There are a few tips that were learned with the Muninn SPARQL endpoint:

  1. Set a reasonable query runtime limit -  Likely you will want to let queries run for a few seconds to enable a client to do some useful work. Muninn will run queries for about 20 seconds before stopping. Virtuoso Triple Store will try to estimate the runtime and preemptively refuse to run the query if the runtime is over the limit. Consider using the triple store vocabulary to make this limit machine readable by the client so that the query can be modified by the client if needed.
  2. Set a maximum number of triples to be retrieved per query - A SPARQL endpoint isn't meant to be a data dump facility and too much buffer space could be taken up in memory before the result set is streamed to the network.

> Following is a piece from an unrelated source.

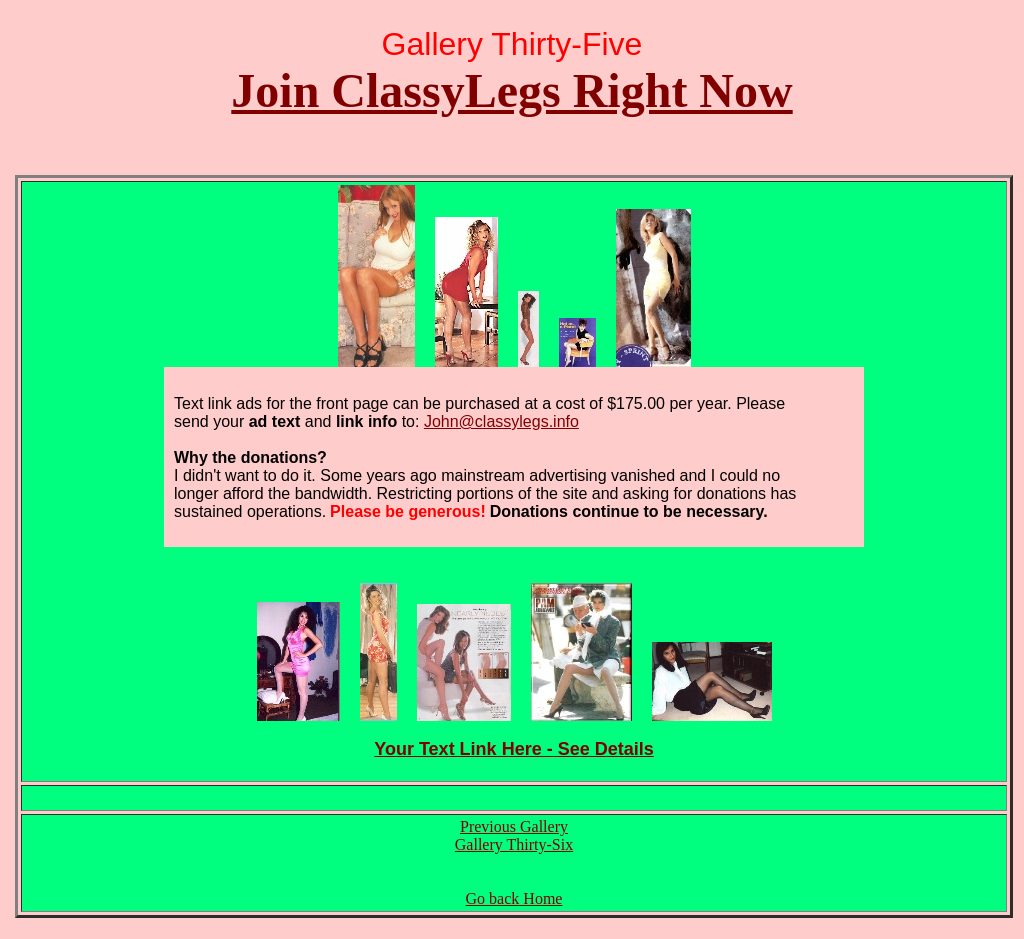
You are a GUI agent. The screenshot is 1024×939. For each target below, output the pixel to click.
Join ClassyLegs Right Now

Documenting the maximum result set with the triple store vocabulary is a good way of informing the client of the maximum number of triples that can be retrieved and it should also avoid unfortunate {?s ?o ?p} queries by beginners. Clients that really need a large result set will send a series of LIMIT / OFFSET queries and you can expect many clients to use this technique.
  3. Monitor bandwidth and connections - Using firewall rules, web server modules or SPARQL server configuration options, implement a connection and bandwidth limits. This prevents one runaway client from overwhelming your server with multiple concurrent requests. A favorite among poorly written clients is to do a series of LIMIT / OFFSET queries while assuming that the maximum number of returned triples is 50. The resulting series of queries is able to send your server into cardiac arrhythmia as the same result set is recomputed and thrown away over and over again. Limiting the number of concurrent connections to 3 or 4 will encourage clients to change their evil ways. Returning an http header with 429 - Too Many Requests or 509 - Bandwidth Limit Exceeded will signal that they are the problem and not you. You may want to set a Retry-After header that will promote exponential backoff by the client - the objective isn't to punish clients but to promote the sharing of resources by communicating server load.
  4. Set a limit on the system load -  Since your data is very valuable and everyone wants it, you can expect your endpoint to be very busy. After a certain machine load limit is reached, have the the SPARQL endpoint return HTTP 503 Service Unavailable. It will signal that it's you and not them. You can encourage a retry at a later date with a Retry-After header. This will signal the client to backoff from additional queries for a few moments, long enough for the server to catch up with its workload. Of course, some clients will be disappointed but your machine will still be usable and the clients that get through will still get service. An interesting proposal by Bryce Nesbitt in 2011 had suggested allowing Retry-After with successful HTTP 20x responses that would allow servers to suggest that bots should wait for the next "quiet period". That may gain some traction with linked open data as we can try to move automated SPARQL queries to times of the day where the server is under utilized.
  5. Consider a reverse proxy - Large internet sites sometimes do this to cache dynamic content. As mentioned in the previous section, there is plenty of information within the linked open data to auto configure the proxy with the appropriate Expires and Last-Modified parameters. In high volume situation, a small cache that lasts for a few minutes can ensure that often requested queries are cached transparently for most SPARQL clients.